Work request: Would you show every line from the records that holds "label"?

──────── Study material

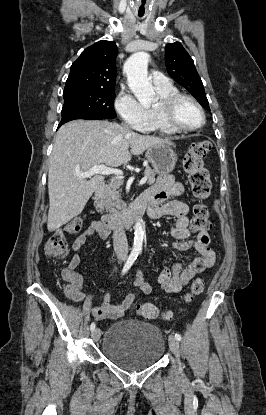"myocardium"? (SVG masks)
Masks as SVG:
<instances>
[{"instance_id":"obj_1","label":"myocardium","mask_w":266,"mask_h":415,"mask_svg":"<svg viewBox=\"0 0 266 415\" xmlns=\"http://www.w3.org/2000/svg\"><path fill=\"white\" fill-rule=\"evenodd\" d=\"M182 100H187L191 102L199 110L202 117V121L199 125L188 127L178 122L176 118V109L179 102H181ZM155 108L162 122L175 132L196 131L202 128L206 123V114L201 104L194 97L185 93L175 92L168 94L166 96H162L156 103Z\"/></svg>"}]
</instances>
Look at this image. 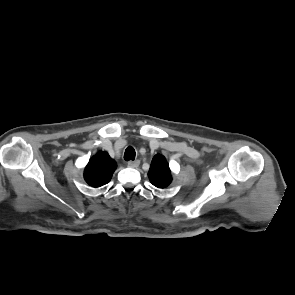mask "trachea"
Returning <instances> with one entry per match:
<instances>
[{"label":"trachea","instance_id":"trachea-1","mask_svg":"<svg viewBox=\"0 0 295 295\" xmlns=\"http://www.w3.org/2000/svg\"><path fill=\"white\" fill-rule=\"evenodd\" d=\"M135 156H136L135 149L132 146L127 147L124 153V159L126 161L134 160Z\"/></svg>","mask_w":295,"mask_h":295}]
</instances>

────────────────

Response to this task:
[{"instance_id":"obj_1","label":"myocardium","mask_w":266,"mask_h":415,"mask_svg":"<svg viewBox=\"0 0 266 415\" xmlns=\"http://www.w3.org/2000/svg\"><path fill=\"white\" fill-rule=\"evenodd\" d=\"M182 100H187L191 102L199 110L202 117V121L199 125L188 127L178 122L176 118V109L179 102H181ZM155 108L162 122L175 132L196 131L202 128L206 123V114L201 104L194 97L185 93L175 92L168 94L166 96H162L156 103Z\"/></svg>"}]
[{"label":"trachea","instance_id":"trachea-1","mask_svg":"<svg viewBox=\"0 0 295 295\" xmlns=\"http://www.w3.org/2000/svg\"><path fill=\"white\" fill-rule=\"evenodd\" d=\"M135 156H136L135 149L132 146L127 147L124 153V159L126 161L134 160Z\"/></svg>","mask_w":295,"mask_h":295}]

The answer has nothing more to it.